We classify agent actions into three tiers:
- Tier 1 — Fully autonomous: Read-only actions, low-stakes writes (draft creation, internal logging). No checkpoint required.
- Tier 2 — Supervised: External communications, financial transactions, configuration changes. Agent proposes action; human approves in a lightweight UI (a Slack message with approve/reject buttons).
- Tier 3 — Human-led: Legal filings, regulatory submissions, anything irreversible at scale. Agent provides analysis and a recommended action; human executes.
This classification doesn't limit agent value — it focuses it. Our compliance agent handles 300+ document reviews per day autonomously (Tier 1) while routing the 8–12 genuinely ambiguous cases to a human reviewer (Tier 2). That's a 96% reduction in human review volume with zero reduction in accuracy on the edge cases.
Evaluation Frameworks for Agents
Testing agents is qualitatively harder than testing deterministic software. You can't just assert on an output — you need to evaluate trajectories (was the sequence of steps reasonable?) and outcomes (did the agent accomplish the stated goal?).
We use a combination of:
- Trajectory evaluation: LLM-as-judge scoring each step in the agent's reasoning chain for relevance, accuracy, and efficiency. We use Claude Opus 4 as the judge for this.

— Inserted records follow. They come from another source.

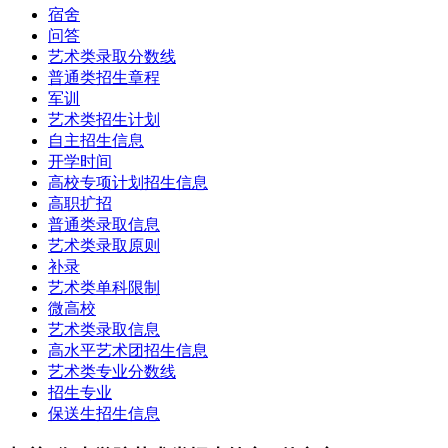
宿舍
问答
艺术类录取分数线
普通类招生章程
军训
艺术类招生计划
自主招生信息
开学时间
高校专项计划招生信息
高职扩招
普通类录取信息
艺术类录取原则
补录
艺术类单科限制
微高校
艺术类录取信息
高水平艺术团招生信息
艺术类专业分数线
招生专业
保送生招生信息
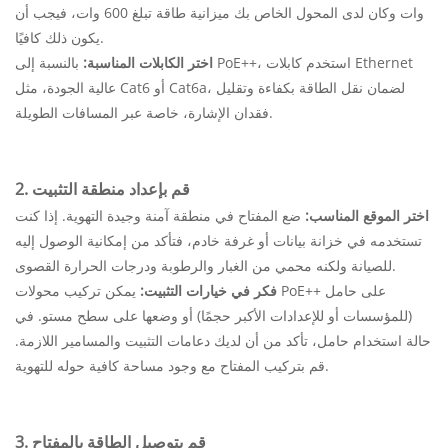
وات وكان لدى المحول الخاص بك ميزانية طاقة تبلغ 600 وات، فيجب أن
يكون ذلك كافيًا.
اختر الكابلات المناسبة:
بالنسبة إلى PoE++، استخدم كابلات Ethernet
عالية الجودة، مثل Cat6 أو Cat6a، لضمان نقل الطاقة بكفاءة وتقليل
فقدان الإشارة، خاصة عبر المسافات الطويلة.
2. قم بإعداد منطقة التثبيت
اختر الموقع المناسب:
ضع المفتاح في منطقة آمنة وجيدة التهوية. إذا كنت
تستخدمه في خزانة بيانات أو غرفة خادم، فتأكد من إمكانية الوصول إليه
للصيانة ولكنه محمي من الغبار والرطوبة ودرجات الحرارة القصوى.
فكر في خيارات التثبيت:
يمكن تركيب محولات PoE++ على حامل
(للمؤسسات أو للإعدادات الأكبر حجمًا) أو وضعها على سطح مستو. في
حالة استخدام حامل، تأكد من أن لديك دعامات التثبيت والمسامير اللازمة.
قم بتركيب المفتاح مع وجود مساحة كافية حوله للتهوية.
3. قم بتوصيل الطاقة بالمفتاح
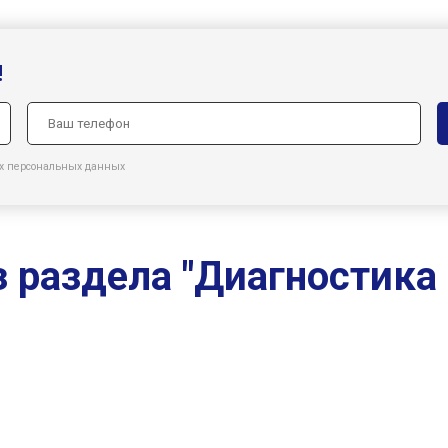
!
оих персональных данных
з раздела "Диагностика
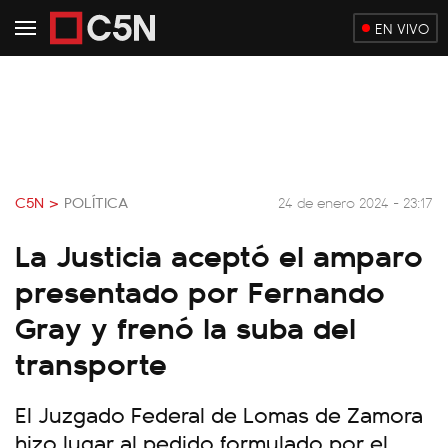
EN VIVO
C5N >
POLÍTICA
24 de enero 2024 - 23:17
La Justicia aceptó el amparo
presentado por Fernando
Gray y frenó la suba del
transporte
El Juzgado Federal de Lomas de Zamora
hizo lugar al pedido formulado por el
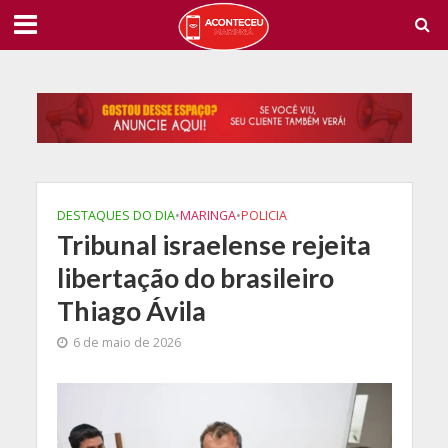
DESTAQUES DO DIA
•
MARINGA
•
POLICIA
Tribunal israelense rejeita
libertação do brasileiro
Thiago Ávila
6 de maio de 2026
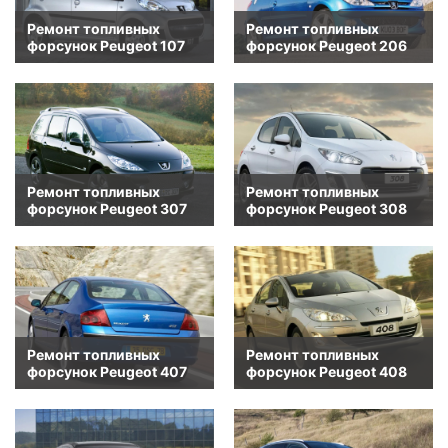
Ремонт топливных
Ремонт топливных
форсунок Peugeot 107
форсунок Peugeot 206
Ремонт топливных
Ремонт топливных
форсунок Peugeot 307
форсунок Peugeot 308
Ремонт топливных
Ремонт топливных
форсунок Peugeot 407
форсунок Peugeot 408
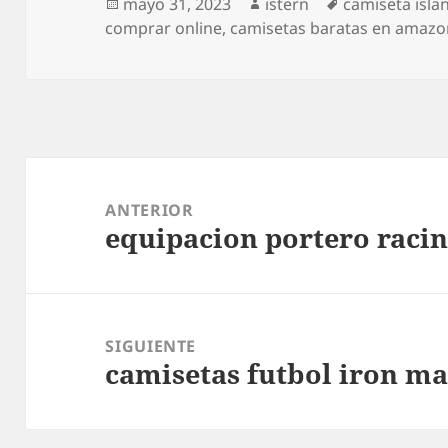
Publicado
Autor
Etiquetas
mayo 31, 2023
istern
camiseta isla
el
comprar online
,
camisetas baratas en amaz
Navegación
de
ANTERIOR
equipacion portero raci
entradas
Entrada
anterior:
SIGUIENTE
camisetas futbol iron m
Entrada
siguiente:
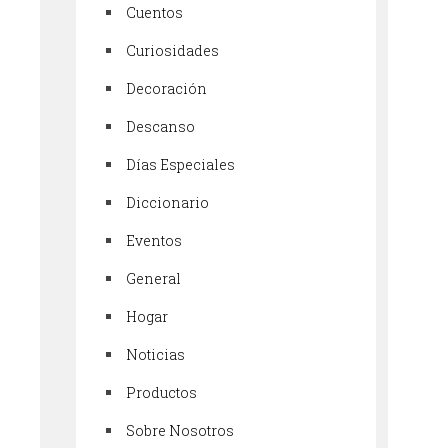
Cuentos
Curiosidades
Decoración
Descanso
Días Especiales
Diccionario
Eventos
General
Hogar
Noticias
Productos
Sobre Nosotros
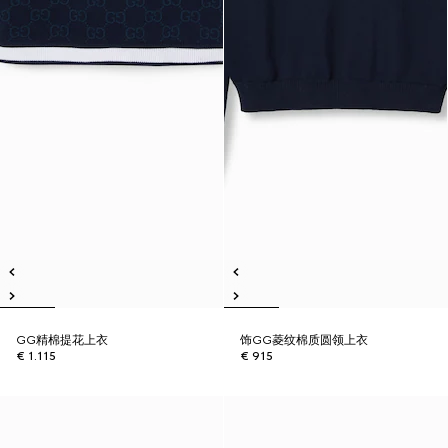
GG精棉提花上衣
饰GG菱纹棉质圆领上衣
€ 1.115
€ 915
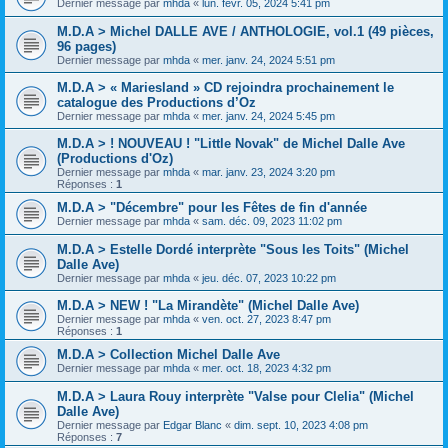
Dernier message par
mhda
«
lun. févr. 05, 2024 5:41 pm
M.D.A > Michel DALLE AVE / ANTHOLOGIE, vol.1 (49 pièces,
96 pages)
Dernier message par
mhda
«
mer. janv. 24, 2024 5:51 pm
M.D.A > « Mariesland » CD rejoindra prochainement le
catalogue des Productions d’Oz
Dernier message par
mhda
«
mer. janv. 24, 2024 5:45 pm
M.D.A > ! NOUVEAU ! "Little Novak" de Michel Dalle Ave
(Productions d'Oz)
Dernier message par
mhda
«
mar. janv. 23, 2024 3:20 pm
Réponses :
1
M.D.A > "Décembre" pour les Fêtes de fin d'année
Dernier message par
mhda
«
sam. déc. 09, 2023 11:02 pm
M.D.A > Estelle Dordé interprète "Sous les Toits" (Michel
Dalle Ave)
Dernier message par
mhda
«
jeu. déc. 07, 2023 10:22 pm
M.D.A > NEW ! "La Mirandète" (Michel Dalle Ave)
Dernier message par
mhda
«
ven. oct. 27, 2023 8:47 pm
Réponses :
1
M.D.A > Collection Michel Dalle Ave
Dernier message par
mhda
«
mer. oct. 18, 2023 4:32 pm
M.D.A > Laura Rouy interprète "Valse pour Clelia" (Michel
Dalle Ave)
Dernier message par
Edgar Blanc
«
dim. sept. 10, 2023 4:08 pm
Réponses :
7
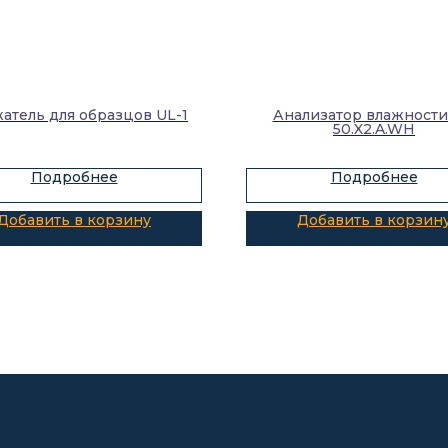
атель для образцов UL-1
Анализатор влажност
50.X2.A.WH
Подробнее
Подробнее
Добавить в корзину
Добавить в корзин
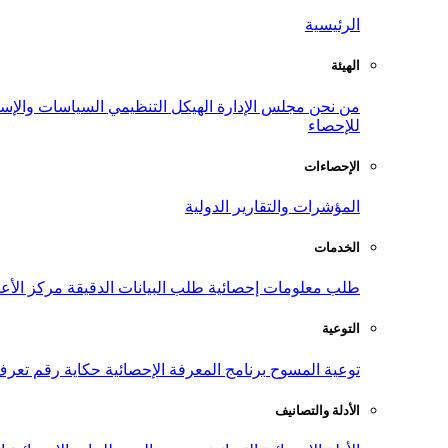
الرئيسية
الهيئة
من نحن
مجلس الإدارة
الهيكل التنظيمي
السياسات والإست
للإحصاء
الإحصاءات
المؤشرات والتقارير الدولية
الخدمات
طلب معلومات إحصائية
طلب البيانات الدقيقة
مركز الأع
التوعية
توعية المسوح
برنامج المعرفة الإحصائية
حكاية رقم
تعرف
الأدلة والتصانيف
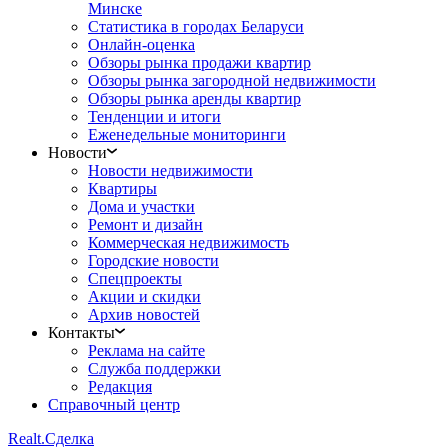
Минске
Статистика в городах Беларуси
Онлайн-оценка
Обзоры рынка продажи квартир
Обзоры рынка загородной недвижимости
Обзоры рынка аренды квартир
Тенденции и итоги
Еженедельные мониторинги
Новости
Новости недвижимости
Квартиры
Дома и участки
Ремонт и дизайн
Коммерческая недвижимость
Городские новости
Спецпроекты
Акции и скидки
Архив новостей
Контакты
Реклама на сайте
Служба поддержки
Редакция
Справочный центр
Realt.
Сделка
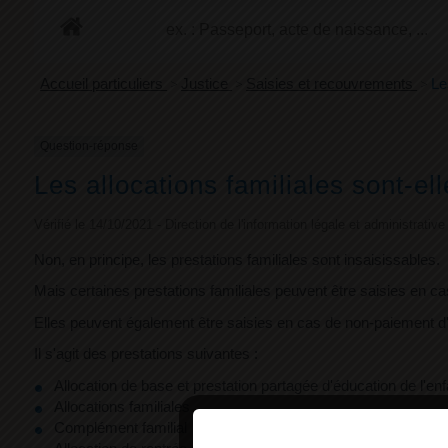
+
Confort
Accueil particuliers
>
Justice
>
Saisies et recouvrements
>
Le
Question-réponse
Les allocations familiales sont-el
Vérifié le 14/10/2021 - Direction de l'information légale et administrativ
Non, en principe, les prestations familiales sont insaisissables.
Mais certaines prestations familiales peuvent être saisies en ca
Elles peuvent également être saisies en cas de non-paiement d'a
Il s'agit des prestations suivantes :
Allocation de base et prestation partagée d'éducation de l'enf
Allocations familiales
Complément familial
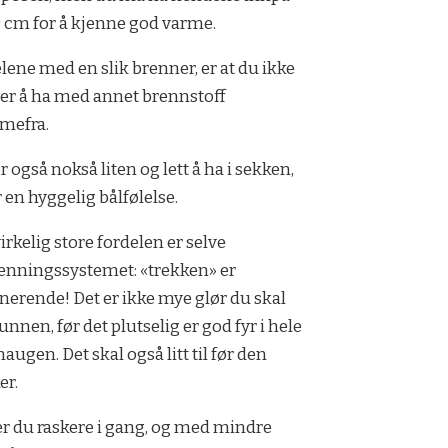
 cm for å kjenne god varme.
lene med en slik brenner, er at du ikke
er å ha med annet brennstoff
mefra.
r også nokså liten og lett å ha i sekken,
r en hyggelig bålfølelse.
irkelig store fordelen er selve
enningssystemet: «trekken» er
erende! Det er ikke mye glør du skal
bunnen, før det plutselig er god fyr i hele
haugen. Det skal også litt til før den
er.
e er du raskere i gang, og med mindre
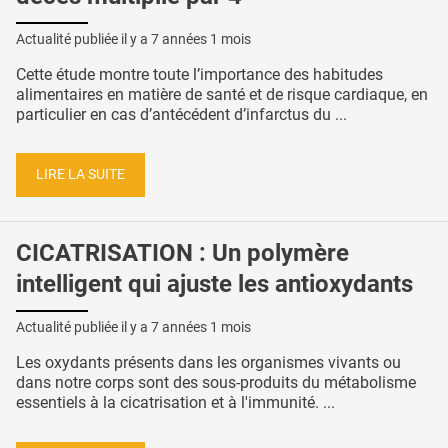
Actualité publiée il y a
7 années 1 mois
Cette étude montre toute l’importance des habitudes
alimentaires en matière de santé et de risque cardiaque, en
particulier en cas d’antécédent d’infarctus du ...
LIRE LA SUITE
CICATRISATION : Un polymère
intelligent qui ajuste les antioxydants
Actualité publiée il y a
7 années 1 mois
Les oxydants présents dans les organismes vivants ou
dans notre corps sont des sous-produits du métabolisme
essentiels à la cicatrisation et à l'immunité. ...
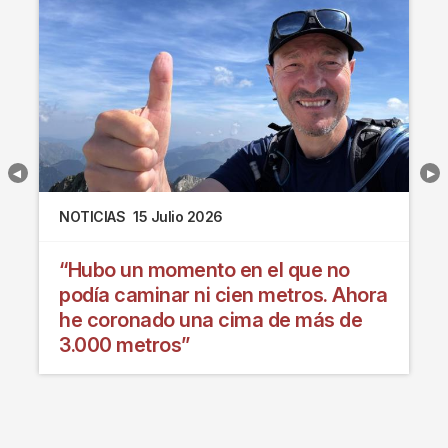
NOTICIAS
15 Julio 2026
“Hubo un momento en el que no
podía caminar ni cien metros. Ahora
he coronado una cima de más de
3.000 metros”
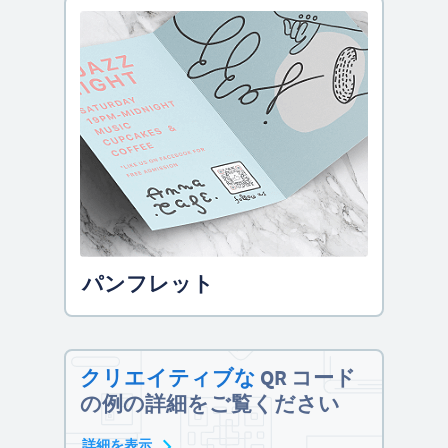
パンフレット
クリエイティブな
QR コード
の例の詳細をご覧ください
詳細を表示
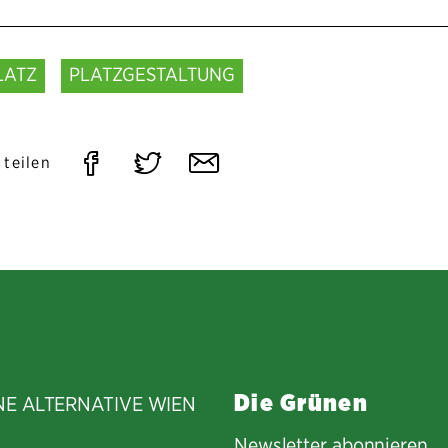
LATZ
PLATZGESTALTUNG
Auf
Auf
Per
 teilen
Facebook
Twitter
E-
teilen
teilen
Mail
teilen
Die Grünen
NE ALTERNATIVE WIEN
Newsletter abonnieren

- End-to-end task success rate: Against a golden set of 50–100 tasks with known correct outcomes. Track this over time; regressions require root-cause analysis before deployment.
- Tool call accuracy: Did the agent call the right tools with the right parameters? Measured separately from whether the tools returned useful results.
- Hallucination rate: For agents that synthesise information from retrieved context, we run RAGAS faithfulness scores on a sample of outputs daily.
Target end-to-end task success rates by tier: Tier 1 tasks ≥ 95%, Tier 2 tasks ≥ 85% (with human confirmation catching the remainder), overall hallucination rate < 2%.
Common Failure Modes We've Hit
- Tool result hallucination: Agent claims a tool returned something it didn't. Fixed by strict output parsing and schema validation on all tool return values.
- Context window exhaustion: Agent loses its place in long tasks. Fixed by periodic context summarisation and session checkpointing.
- Goal drift: Agent successfully completes a sub-task and then generates unnecessary additional steps. Fixed by explicit "done" conditions in the system prompt and max-step limits.
- Cascading failures: One failed tool call causes the agent to spiral into increasingly confused reasoning. Fixed by structured error context and a "confused state" detector that escalates rather than continuing.
- Prompt injection via tool output: Malicious content in a tool's return value attempts to override agent instructions. Fixed by sandboxed tool output formatting and explicit trust boundaries in the system prompt.
Key Takeaways
- ReAct for short-horizon interactive tasks; Plan-and-Execute for long-horizon batch tasks.
- Tool quality matters more than model choice. Invest in rich error return types and single-responsibility interfaces.
- Build three-tier memory (working, episodic, semantic) — episodic memory has the highest ROI for production agents.
- Hard max-step limits and structured error recovery are not optional. Agents that loop are expensive and dangerous.
- Human-in-the-loop is a feature, not a failure. Classify decisions by reversibility and stake; automate Tier 1, supervise Tier 2.
- Measure trajectory quality, task success rate, and hallucination rate — all three independently.